A fierce fracas has broken out in the gilded world of French decorative arts. France’s Mobilier National—an institution created in the 17th century that restores historical tapestries and furniture and supplies furnishings for Versailles and the Élysée Palace—was recently the subject of a less-than-favorable government assessment.
Auditors concluded that Mobilier National needs to be “radically reformed” after finding large amounts of alcohol in its workshops, and noting that many workers were frequently absent and absconded with workplace tools so they could “moonlight” by working on personal projects. The audit also found that some 7,800 objects in Mobilier National’s care (roughly 10% of its total inventory) could not be accounted for. It concluded that “a very large part of the collections exposed to the risk of theft,” according to passages quoted by the French news agency AFP.

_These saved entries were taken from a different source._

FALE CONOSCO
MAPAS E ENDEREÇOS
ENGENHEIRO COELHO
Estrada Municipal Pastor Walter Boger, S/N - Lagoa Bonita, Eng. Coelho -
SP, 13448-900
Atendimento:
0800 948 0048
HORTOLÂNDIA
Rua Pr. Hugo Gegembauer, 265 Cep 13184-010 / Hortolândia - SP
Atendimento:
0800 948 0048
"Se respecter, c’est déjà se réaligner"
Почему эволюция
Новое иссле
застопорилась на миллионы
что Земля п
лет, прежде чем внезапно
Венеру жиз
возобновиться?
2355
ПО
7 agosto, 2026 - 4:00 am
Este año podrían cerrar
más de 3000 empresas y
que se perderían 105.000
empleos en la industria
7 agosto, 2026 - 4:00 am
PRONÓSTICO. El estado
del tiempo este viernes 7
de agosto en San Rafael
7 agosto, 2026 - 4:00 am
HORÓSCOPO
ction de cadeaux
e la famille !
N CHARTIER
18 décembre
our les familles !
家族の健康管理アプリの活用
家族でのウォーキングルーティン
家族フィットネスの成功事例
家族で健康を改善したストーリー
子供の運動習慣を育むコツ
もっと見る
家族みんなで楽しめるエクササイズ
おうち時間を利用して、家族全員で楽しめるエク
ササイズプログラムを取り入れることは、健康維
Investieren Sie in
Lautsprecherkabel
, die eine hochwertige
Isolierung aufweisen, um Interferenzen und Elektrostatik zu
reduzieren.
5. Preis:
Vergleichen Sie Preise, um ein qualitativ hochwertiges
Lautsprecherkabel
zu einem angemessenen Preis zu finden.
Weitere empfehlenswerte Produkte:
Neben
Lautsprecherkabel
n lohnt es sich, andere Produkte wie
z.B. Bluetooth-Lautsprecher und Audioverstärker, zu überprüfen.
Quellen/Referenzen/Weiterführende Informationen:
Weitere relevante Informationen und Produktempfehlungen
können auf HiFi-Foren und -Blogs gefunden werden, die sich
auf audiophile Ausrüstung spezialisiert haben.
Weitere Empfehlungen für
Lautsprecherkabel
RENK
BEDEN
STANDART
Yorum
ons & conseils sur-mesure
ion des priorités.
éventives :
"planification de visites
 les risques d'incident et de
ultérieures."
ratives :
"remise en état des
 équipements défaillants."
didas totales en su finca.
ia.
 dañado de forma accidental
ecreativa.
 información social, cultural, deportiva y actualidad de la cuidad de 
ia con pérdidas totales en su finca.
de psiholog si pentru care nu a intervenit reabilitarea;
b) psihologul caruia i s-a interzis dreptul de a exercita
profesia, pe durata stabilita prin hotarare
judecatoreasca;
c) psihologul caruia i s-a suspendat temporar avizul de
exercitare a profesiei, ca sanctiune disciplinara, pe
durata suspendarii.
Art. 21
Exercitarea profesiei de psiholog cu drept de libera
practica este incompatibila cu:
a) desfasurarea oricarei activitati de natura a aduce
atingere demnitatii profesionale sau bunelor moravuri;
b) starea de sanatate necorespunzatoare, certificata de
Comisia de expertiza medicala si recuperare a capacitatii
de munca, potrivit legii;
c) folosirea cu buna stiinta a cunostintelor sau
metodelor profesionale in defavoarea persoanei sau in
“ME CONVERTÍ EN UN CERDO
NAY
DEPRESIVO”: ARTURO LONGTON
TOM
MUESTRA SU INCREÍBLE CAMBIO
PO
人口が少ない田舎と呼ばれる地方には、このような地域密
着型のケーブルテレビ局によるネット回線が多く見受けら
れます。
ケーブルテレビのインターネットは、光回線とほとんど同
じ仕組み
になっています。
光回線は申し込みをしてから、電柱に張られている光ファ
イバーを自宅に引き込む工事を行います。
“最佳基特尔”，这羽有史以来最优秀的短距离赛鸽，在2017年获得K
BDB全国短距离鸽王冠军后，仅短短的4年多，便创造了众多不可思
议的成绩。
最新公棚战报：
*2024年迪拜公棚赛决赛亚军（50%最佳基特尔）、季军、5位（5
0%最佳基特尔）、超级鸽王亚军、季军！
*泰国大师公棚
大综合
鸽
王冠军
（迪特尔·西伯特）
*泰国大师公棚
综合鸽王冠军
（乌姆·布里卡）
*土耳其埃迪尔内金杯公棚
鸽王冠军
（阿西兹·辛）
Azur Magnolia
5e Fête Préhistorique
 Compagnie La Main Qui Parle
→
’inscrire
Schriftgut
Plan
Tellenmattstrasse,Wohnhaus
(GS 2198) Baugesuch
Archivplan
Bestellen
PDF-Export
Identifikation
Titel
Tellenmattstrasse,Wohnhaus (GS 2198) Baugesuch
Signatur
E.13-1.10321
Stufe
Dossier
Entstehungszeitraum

Mobilier National Director Hervé Lemoine contested the audit’s results, saying it contained “grave and grotesque factual errors.” He claimed that the audit “highlighted two or three cases, which already had been identified and sanctioned, to heap opprobrium on the 350 people” employed by Mobilier National.
Instead, Lemoine blamed any perceived shortcomings on chronic underfunding of Mobilier National, which, he said, “had only a third of the administrative and support staff we need to do our job properly restoring and creating furniture for official residences.”